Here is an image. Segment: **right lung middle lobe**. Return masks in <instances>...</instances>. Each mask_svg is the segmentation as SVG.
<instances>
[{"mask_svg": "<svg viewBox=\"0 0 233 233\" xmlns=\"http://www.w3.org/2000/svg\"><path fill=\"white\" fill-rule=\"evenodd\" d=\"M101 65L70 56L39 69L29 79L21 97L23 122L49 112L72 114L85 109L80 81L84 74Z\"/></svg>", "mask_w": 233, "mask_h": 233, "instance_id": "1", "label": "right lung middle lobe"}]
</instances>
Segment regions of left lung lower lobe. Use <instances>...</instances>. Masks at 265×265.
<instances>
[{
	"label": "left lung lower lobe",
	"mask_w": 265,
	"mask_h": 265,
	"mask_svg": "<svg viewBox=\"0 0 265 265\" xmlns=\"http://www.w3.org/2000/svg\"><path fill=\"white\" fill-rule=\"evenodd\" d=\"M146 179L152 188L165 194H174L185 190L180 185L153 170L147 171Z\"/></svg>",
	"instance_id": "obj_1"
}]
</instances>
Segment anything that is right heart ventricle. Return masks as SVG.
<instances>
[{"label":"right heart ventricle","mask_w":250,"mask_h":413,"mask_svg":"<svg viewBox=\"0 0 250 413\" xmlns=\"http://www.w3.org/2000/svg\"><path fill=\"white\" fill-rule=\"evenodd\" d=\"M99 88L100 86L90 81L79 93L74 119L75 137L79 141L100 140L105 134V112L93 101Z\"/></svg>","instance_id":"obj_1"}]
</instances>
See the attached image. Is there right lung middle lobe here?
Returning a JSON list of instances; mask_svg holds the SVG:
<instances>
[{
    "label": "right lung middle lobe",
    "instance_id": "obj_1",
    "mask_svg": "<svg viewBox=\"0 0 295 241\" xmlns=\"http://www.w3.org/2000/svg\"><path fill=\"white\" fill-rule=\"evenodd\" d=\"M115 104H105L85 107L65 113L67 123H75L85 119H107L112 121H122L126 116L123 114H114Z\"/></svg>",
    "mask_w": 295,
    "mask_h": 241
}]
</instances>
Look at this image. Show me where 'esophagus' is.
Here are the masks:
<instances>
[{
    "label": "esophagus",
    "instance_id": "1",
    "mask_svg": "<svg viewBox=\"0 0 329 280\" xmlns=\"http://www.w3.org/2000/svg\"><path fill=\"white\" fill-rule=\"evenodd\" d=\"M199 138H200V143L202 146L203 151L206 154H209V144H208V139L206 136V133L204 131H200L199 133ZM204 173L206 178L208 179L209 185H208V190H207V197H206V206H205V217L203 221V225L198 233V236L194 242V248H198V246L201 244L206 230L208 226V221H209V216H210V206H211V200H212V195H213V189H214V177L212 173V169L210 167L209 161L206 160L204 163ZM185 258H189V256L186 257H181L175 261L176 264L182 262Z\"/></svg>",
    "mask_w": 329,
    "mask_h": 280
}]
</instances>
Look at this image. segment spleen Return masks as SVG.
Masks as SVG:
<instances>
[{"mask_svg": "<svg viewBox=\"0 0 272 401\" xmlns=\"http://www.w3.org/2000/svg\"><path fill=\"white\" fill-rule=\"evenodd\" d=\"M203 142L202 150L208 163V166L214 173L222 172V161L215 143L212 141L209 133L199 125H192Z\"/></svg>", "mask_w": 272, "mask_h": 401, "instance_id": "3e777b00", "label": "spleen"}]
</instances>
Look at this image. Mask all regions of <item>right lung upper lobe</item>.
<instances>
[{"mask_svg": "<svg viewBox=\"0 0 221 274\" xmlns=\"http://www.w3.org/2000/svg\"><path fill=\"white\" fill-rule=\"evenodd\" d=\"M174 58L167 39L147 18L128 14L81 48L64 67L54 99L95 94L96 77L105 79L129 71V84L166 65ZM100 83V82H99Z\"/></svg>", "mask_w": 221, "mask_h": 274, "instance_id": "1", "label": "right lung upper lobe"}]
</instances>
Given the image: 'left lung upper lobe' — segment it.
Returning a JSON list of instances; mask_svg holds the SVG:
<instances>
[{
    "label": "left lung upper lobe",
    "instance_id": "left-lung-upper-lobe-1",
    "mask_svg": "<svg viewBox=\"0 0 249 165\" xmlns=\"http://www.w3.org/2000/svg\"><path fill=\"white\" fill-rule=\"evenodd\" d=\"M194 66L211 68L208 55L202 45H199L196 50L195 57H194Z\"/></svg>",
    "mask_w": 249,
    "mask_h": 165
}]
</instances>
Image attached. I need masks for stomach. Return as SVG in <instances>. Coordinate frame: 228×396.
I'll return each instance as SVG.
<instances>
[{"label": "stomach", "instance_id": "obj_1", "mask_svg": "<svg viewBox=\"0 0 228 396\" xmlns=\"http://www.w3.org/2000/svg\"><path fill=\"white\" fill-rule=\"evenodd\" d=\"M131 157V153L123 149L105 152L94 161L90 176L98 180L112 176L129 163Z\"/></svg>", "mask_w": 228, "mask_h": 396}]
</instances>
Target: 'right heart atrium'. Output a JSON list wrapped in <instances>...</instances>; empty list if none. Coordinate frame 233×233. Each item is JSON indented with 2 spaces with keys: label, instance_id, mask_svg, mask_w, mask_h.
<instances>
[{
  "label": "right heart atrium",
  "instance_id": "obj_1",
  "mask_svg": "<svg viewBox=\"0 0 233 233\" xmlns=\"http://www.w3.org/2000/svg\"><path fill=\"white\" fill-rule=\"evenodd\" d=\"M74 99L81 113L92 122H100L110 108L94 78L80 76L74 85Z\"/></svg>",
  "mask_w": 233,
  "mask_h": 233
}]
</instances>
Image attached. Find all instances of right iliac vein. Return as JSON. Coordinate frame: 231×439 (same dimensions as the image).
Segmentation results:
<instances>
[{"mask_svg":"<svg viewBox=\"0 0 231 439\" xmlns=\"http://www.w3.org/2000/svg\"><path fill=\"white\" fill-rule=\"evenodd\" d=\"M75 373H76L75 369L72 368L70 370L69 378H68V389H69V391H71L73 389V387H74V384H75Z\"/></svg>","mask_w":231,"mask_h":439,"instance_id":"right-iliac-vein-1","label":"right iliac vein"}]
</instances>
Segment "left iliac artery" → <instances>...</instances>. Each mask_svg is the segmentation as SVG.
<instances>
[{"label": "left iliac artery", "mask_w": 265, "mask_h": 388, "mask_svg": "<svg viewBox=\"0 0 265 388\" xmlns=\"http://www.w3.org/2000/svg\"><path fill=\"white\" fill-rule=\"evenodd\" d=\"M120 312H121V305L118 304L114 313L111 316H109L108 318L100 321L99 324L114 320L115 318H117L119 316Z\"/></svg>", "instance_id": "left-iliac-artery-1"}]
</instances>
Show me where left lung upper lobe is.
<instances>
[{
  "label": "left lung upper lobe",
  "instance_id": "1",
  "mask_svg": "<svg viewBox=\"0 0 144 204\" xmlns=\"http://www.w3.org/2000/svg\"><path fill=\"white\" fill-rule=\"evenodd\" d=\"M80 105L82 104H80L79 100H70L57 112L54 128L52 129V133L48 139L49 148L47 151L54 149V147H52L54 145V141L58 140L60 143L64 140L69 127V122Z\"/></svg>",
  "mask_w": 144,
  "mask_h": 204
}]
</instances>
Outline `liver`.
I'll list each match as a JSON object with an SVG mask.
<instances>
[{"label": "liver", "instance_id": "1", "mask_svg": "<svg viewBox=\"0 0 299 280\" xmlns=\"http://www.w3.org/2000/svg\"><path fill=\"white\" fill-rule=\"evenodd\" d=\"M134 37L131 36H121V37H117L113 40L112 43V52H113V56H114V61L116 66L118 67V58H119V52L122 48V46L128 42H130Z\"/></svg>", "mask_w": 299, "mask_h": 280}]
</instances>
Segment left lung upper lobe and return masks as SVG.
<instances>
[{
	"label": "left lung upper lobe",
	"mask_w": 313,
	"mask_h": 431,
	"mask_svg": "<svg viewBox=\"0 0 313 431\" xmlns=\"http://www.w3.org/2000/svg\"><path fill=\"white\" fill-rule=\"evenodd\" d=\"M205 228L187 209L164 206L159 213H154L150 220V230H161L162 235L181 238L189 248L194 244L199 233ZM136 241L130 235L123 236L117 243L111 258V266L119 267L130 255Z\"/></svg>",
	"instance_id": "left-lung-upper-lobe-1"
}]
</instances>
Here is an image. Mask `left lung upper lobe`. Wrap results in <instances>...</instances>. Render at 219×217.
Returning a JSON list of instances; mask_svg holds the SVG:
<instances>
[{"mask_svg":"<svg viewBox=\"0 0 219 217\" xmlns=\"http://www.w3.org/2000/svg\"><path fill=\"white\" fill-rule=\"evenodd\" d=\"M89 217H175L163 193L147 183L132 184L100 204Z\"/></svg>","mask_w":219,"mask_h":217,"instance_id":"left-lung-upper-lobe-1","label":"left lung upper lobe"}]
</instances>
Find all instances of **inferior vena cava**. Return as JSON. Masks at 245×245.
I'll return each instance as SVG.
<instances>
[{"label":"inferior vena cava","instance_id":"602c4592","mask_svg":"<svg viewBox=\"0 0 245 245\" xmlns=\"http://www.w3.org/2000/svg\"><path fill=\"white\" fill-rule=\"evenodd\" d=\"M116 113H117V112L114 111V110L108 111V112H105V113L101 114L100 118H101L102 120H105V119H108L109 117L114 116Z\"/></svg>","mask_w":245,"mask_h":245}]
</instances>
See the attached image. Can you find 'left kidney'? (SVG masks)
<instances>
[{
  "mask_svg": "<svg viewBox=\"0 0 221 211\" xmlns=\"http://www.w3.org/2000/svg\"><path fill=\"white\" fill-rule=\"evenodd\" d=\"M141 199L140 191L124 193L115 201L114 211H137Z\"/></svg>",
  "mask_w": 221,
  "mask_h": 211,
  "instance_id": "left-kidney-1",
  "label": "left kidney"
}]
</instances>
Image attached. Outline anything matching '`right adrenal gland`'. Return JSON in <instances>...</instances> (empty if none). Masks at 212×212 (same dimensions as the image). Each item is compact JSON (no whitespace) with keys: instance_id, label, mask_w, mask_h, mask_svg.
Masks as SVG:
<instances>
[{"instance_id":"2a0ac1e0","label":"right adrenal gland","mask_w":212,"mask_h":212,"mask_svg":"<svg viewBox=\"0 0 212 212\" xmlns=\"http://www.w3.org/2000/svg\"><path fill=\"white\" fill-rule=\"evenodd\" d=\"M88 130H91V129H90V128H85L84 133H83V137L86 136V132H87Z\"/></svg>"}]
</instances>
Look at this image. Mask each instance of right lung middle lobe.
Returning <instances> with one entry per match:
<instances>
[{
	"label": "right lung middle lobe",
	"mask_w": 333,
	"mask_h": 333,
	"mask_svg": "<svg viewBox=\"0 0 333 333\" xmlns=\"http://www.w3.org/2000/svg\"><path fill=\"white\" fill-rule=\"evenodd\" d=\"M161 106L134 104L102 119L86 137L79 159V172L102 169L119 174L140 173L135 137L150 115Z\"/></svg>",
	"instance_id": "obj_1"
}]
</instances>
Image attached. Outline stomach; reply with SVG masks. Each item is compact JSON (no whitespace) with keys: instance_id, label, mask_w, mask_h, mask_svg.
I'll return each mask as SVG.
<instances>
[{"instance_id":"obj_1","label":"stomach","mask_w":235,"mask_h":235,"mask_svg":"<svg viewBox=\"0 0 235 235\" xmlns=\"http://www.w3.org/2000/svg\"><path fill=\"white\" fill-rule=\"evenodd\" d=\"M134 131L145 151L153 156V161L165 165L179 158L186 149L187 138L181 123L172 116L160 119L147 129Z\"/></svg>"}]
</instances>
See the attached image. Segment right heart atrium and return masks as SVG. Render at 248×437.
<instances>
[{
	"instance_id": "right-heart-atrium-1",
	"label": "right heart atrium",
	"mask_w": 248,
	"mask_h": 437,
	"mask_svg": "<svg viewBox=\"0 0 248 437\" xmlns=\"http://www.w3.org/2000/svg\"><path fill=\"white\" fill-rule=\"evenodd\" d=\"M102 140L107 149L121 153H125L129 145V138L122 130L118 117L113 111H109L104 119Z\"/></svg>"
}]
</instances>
───
*Task statement*. From the line containing "Image attached. Outline stomach;" down to the last line of the records, transcribe every line exactly and add nothing else.

*Answer for the task*.
Image attached. Outline stomach; reply with SVG masks. Each item is compact JSON (no whitespace) with keys: instance_id, label, mask_w, mask_h, mask_svg.
I'll return each mask as SVG.
<instances>
[{"instance_id":"obj_1","label":"stomach","mask_w":235,"mask_h":235,"mask_svg":"<svg viewBox=\"0 0 235 235\" xmlns=\"http://www.w3.org/2000/svg\"><path fill=\"white\" fill-rule=\"evenodd\" d=\"M134 131L145 151L153 156V161L165 165L179 158L186 149L187 138L181 123L172 116L160 119L147 129Z\"/></svg>"}]
</instances>
See the attached image. Segment right heart atrium and return masks as SVG. Render at 248×437.
<instances>
[{
	"instance_id": "right-heart-atrium-1",
	"label": "right heart atrium",
	"mask_w": 248,
	"mask_h": 437,
	"mask_svg": "<svg viewBox=\"0 0 248 437\" xmlns=\"http://www.w3.org/2000/svg\"><path fill=\"white\" fill-rule=\"evenodd\" d=\"M102 140L107 149L121 153H125L129 145V138L122 130L118 117L113 111H109L104 119Z\"/></svg>"
}]
</instances>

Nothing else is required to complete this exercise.